* [Exercise details]:
Please, without the pictures, restate every entry exactly.
··········
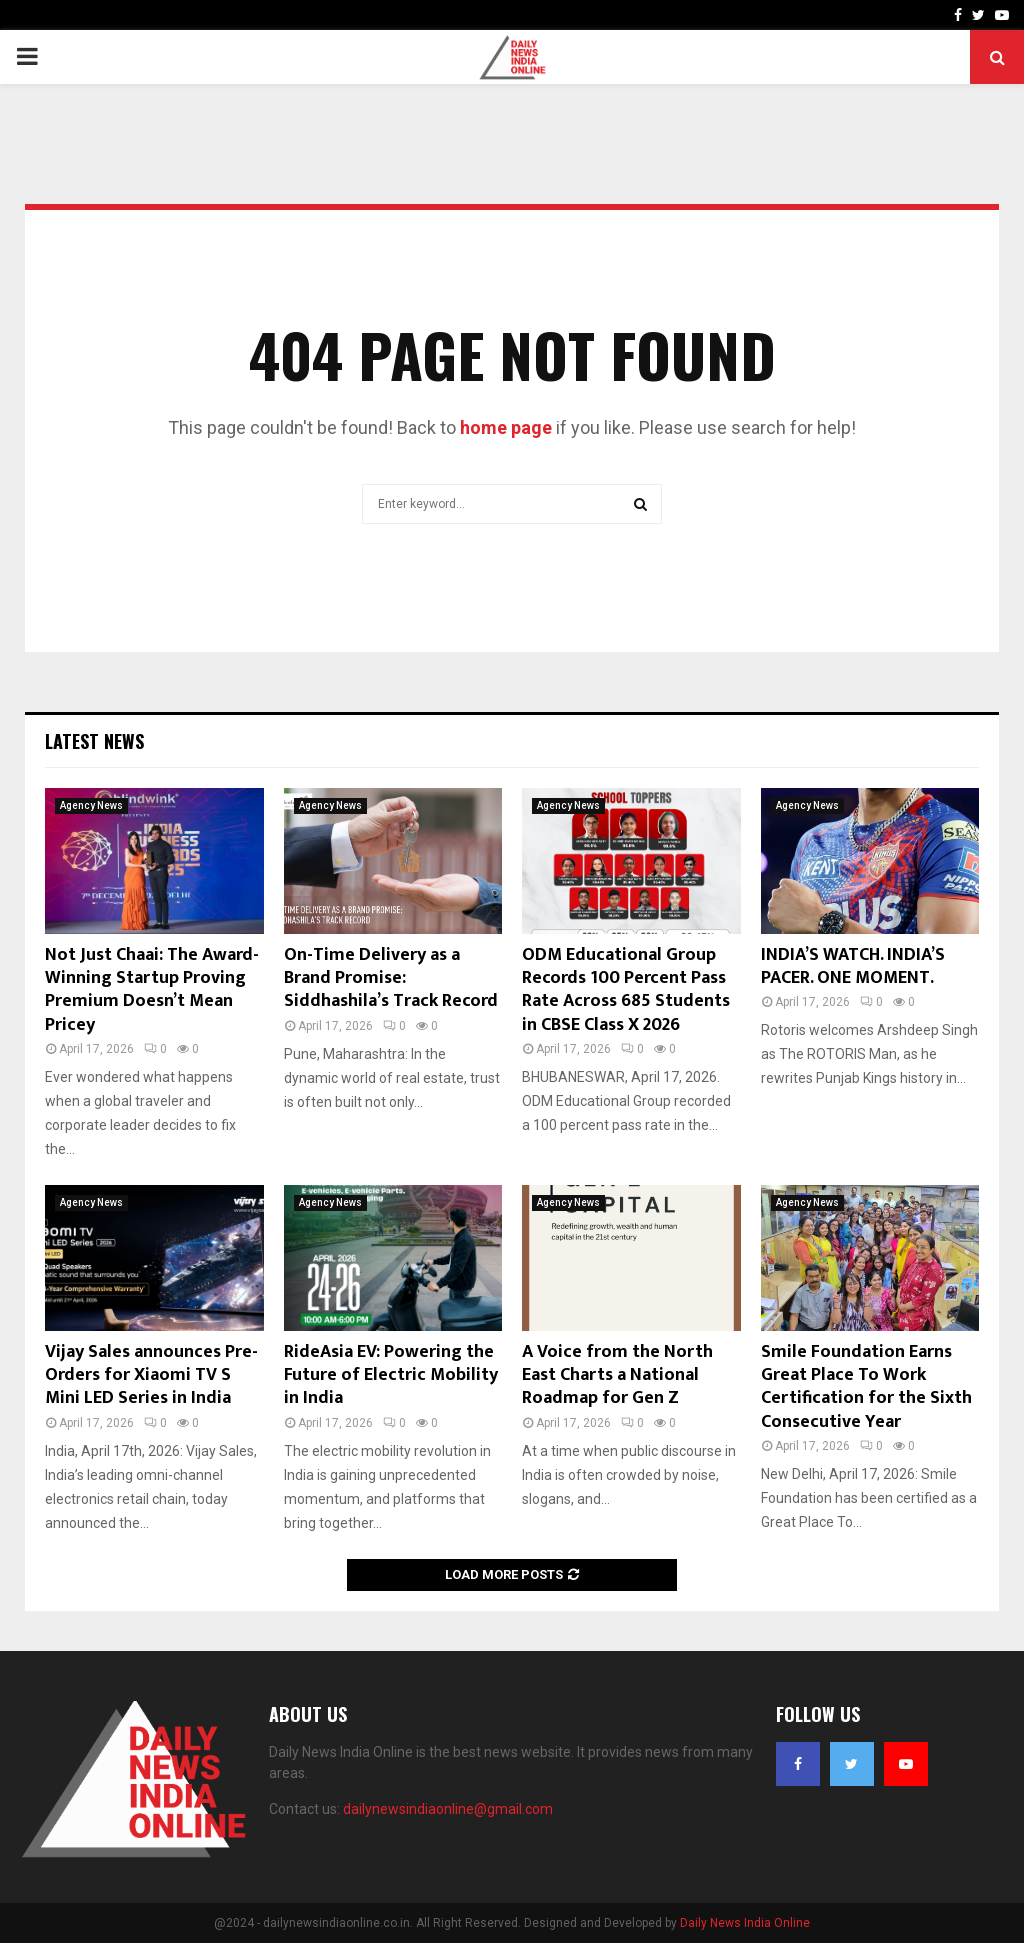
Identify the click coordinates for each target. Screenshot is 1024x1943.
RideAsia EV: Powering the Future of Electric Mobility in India (391, 1375)
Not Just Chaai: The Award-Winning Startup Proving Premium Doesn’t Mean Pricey (152, 990)
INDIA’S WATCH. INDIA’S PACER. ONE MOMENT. (853, 966)
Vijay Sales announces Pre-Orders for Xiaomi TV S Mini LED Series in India (151, 1375)
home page (506, 427)
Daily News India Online (745, 1923)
··········
* [Task response]:
Identify the click coordinates for each target. Screenshot is 1024x1943.
RideAsia EV: Powering the Future of Electric Mobility in India (391, 1375)
Not Just Chaai: The Award-Winning Startup Proving Premium Doesn’t Mean Pricey (152, 990)
INDIA’S WATCH. INDIA’S PACER. ONE MOMENT. (853, 966)
Vijay Sales announces Pre-Orders for Xiaomi TV S Mini LED Series in India (151, 1375)
home page (506, 427)
Daily News India Online (745, 1923)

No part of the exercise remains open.